Records from a collection:
▶

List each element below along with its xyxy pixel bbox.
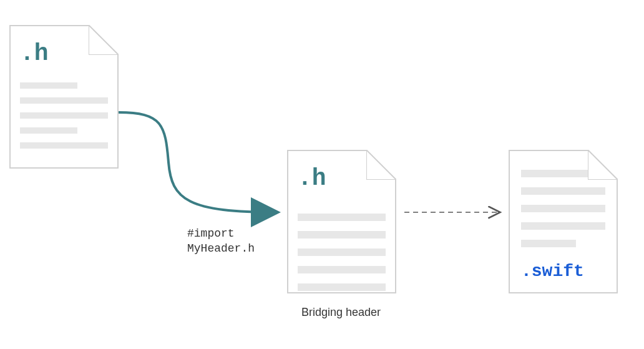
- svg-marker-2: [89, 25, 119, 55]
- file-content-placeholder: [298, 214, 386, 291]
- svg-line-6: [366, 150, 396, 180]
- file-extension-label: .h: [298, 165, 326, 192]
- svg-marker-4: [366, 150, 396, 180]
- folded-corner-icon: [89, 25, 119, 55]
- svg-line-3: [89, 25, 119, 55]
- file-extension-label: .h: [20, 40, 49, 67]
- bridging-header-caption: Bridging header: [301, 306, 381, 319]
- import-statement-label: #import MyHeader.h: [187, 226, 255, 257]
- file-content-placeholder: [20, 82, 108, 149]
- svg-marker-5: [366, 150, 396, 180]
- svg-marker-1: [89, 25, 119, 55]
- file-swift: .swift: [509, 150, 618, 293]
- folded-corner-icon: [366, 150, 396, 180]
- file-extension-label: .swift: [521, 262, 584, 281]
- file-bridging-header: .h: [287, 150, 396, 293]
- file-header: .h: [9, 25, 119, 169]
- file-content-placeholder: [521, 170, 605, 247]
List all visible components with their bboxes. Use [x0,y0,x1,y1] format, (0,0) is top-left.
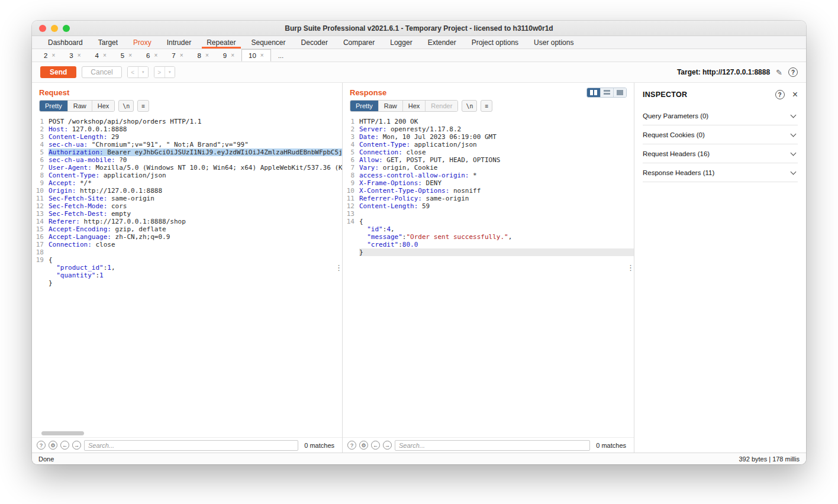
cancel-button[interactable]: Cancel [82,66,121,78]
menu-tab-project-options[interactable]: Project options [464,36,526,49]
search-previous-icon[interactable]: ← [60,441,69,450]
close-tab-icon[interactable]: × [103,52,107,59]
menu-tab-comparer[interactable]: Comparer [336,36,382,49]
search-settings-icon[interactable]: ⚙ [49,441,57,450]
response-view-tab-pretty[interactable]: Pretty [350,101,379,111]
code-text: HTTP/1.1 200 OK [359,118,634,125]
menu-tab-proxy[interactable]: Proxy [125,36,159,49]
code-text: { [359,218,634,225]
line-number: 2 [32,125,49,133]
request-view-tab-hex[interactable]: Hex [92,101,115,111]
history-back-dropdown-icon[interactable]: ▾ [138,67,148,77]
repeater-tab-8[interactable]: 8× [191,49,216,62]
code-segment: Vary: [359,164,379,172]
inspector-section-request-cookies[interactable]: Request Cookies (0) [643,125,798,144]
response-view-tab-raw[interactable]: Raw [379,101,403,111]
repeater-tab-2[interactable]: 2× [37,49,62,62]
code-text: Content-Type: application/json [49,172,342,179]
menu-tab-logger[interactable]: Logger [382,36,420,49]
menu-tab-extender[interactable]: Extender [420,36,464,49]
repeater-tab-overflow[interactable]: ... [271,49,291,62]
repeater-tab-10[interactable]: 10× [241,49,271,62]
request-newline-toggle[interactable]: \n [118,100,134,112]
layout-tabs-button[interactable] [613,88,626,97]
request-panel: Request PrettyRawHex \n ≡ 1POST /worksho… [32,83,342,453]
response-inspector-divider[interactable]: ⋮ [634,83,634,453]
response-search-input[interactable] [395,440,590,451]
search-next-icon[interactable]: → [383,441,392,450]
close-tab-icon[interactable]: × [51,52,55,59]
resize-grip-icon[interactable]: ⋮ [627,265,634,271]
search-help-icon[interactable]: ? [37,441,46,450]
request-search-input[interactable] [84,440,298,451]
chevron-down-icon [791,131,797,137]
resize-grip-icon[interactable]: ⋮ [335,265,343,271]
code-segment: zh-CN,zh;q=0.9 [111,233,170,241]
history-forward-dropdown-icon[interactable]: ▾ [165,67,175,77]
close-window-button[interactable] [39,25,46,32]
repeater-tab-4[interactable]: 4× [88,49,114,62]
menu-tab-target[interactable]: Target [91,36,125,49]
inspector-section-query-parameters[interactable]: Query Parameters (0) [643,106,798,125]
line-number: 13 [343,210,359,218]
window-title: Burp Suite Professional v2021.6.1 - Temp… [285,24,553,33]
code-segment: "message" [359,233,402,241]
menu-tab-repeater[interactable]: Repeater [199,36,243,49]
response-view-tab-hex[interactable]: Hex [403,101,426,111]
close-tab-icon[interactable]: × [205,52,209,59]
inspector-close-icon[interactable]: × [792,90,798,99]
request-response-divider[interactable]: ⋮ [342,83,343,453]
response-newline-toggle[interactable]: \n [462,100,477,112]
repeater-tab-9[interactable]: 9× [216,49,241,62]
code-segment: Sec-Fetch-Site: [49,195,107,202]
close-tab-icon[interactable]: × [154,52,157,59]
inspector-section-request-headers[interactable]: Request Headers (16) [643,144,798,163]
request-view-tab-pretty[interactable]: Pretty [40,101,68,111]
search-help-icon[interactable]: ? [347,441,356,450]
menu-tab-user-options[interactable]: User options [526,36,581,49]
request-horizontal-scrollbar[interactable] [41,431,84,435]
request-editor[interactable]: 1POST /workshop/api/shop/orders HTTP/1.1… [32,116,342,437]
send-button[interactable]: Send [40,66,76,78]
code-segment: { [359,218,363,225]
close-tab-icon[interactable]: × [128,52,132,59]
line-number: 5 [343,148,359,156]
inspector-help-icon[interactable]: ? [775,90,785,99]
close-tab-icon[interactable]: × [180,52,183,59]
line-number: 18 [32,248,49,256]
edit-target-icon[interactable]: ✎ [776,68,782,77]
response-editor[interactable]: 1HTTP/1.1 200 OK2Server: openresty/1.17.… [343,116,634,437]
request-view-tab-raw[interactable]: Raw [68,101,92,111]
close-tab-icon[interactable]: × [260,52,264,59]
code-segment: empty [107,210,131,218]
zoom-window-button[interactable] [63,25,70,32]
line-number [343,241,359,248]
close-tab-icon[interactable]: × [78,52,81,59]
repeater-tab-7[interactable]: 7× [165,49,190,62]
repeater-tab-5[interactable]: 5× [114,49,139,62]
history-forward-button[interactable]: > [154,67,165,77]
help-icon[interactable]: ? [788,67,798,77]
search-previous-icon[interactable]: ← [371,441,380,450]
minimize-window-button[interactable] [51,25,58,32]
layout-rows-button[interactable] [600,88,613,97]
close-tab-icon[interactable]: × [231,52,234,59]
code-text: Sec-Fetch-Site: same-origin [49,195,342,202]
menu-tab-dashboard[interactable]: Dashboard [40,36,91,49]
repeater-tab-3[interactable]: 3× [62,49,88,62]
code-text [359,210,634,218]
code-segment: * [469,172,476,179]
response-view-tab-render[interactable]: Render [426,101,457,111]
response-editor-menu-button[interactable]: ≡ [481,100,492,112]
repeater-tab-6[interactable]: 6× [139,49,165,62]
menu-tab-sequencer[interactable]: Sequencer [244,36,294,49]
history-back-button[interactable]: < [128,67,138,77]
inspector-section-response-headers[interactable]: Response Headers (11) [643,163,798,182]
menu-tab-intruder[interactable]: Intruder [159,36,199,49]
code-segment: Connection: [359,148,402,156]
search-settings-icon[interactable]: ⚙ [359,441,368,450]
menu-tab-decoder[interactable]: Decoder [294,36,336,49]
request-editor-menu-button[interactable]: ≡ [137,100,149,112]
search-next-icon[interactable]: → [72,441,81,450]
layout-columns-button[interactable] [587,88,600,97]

◀

▶ **TASK STATEMENT**
Filter the records for the string "folded" and copy every line that holds it.

▶ **WRITTEN SOLUTION**
- folded-corner-icon: [89, 25, 119, 55]
- folded-corner-icon: [366, 150, 396, 180]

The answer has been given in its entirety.